In [1]:
import numpy as np
import pandas as pd
import plotly.graph_objects as go
import plotly.express as px
import re
import seaborn as sns
import random
import time
import io
import ipywidgets as widgets
from ipywidgets import FileUpload
from IPython.display import Markdown, display
import ipywidgets as widgets
from ipywidgets import TwoByTwoLayout
from ipywidgets import interact, interactive, fixed, interact_manual
from ipywidgets import VBox, HBox, Label, Box
from ipywidgets import Button, Layout
def printmd(string):
    display(Markdown(string))

months_string = {'January' : 1, 'February' : 2, 'March' : 3, 'April' : 4, 'May' : 5, 'June' : 6, 'July' : 7, 'August' : 8, 'September' : 9, 'October' : 10, 'November' : 11, 'December': 12}


# Data upload

In [2]:
upload = FileUpload(accept='.csv')
upload

FileUpload(value={}, accept='.csv', description='Upload')

In [3]:
try:
    uploaded_filename = next(iter(upload.value))
    content = upload.value[uploaded_filename]['content']
    data = pd.read_csv(io.BytesIO(content), header=0, escapechar='\\')
except:
    printmd("## Please enter a valid file.")

# Print the first values in the dataset

In [4]:
data.head()

Unnamed: 0,date,id,name,y_items,y_actual_cost,x_items,x_actual_cost
0,2014-08-01,10C,NHS SURREY HEATH CCG,2953,8585.86,0,0
1,2014-08-01,02W,NHS BRADFORD CITY CCG,3496,7854.67,0,0
2,2014-08-01,03V,NHS CORBY CCG,4021,5699.37,0,0
3,2014-08-01,04M,NHS NOTTINGHAM WEST CCG,4404,10632.59,0,0
4,2014-08-01,08C,NHS HAMMERSMITH AND FULHAM CCG,4514,13679.55,0,0


# Feature engineering

### Create the actual cost attribute

In [5]:
data['y_total_cost'] = data['y_items'] * data['y_actual_cost']
data['x_total_cost'] = data['x_items'] * data['x_actual_cost']

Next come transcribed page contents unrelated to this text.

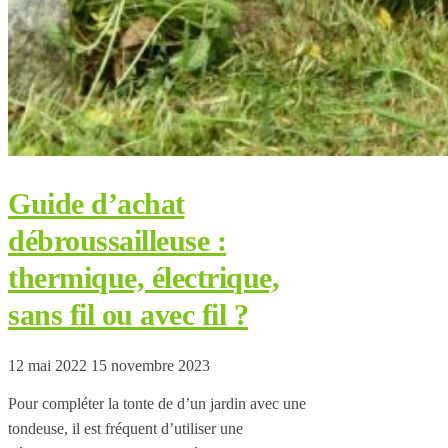
Guide d’achat
débroussailleuse :
thermique, électrique,
sans fil ou avec fil ?
12 mai 2022
15 novembre 2023
Pour compléter la tonte de d’un jardin avec une
tondeuse, il est fréquent d’utiliser une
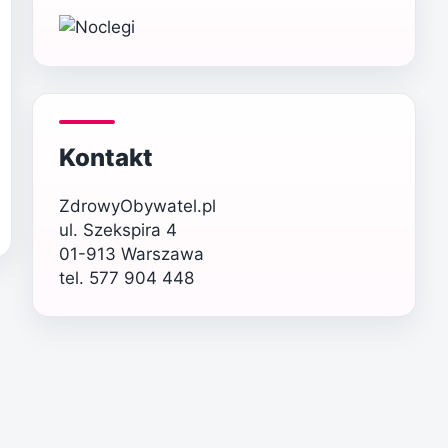
Kontakt
ZdrowyObywatel.pl
ul. Szekspira 4
01-913 Warszawa
tel. 577 904 448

### Get the names of the CCG clinics

In [6]:
ccg_names = data['name'].unique()
ccg_ids = data['id'].unique()
number_ccg = len(ccg_names)
number_ids = len(ccg_ids)

### Print the number of unique CCGs

In [7]:
print("We have " + str(number_ccg) + " unique CCGs.")

We have 191 unique CCGs.


In [8]:
#print(data[(data['name'] == "NHS SURREY HEATH CCG") & (data['date'].str.contains("2015"))])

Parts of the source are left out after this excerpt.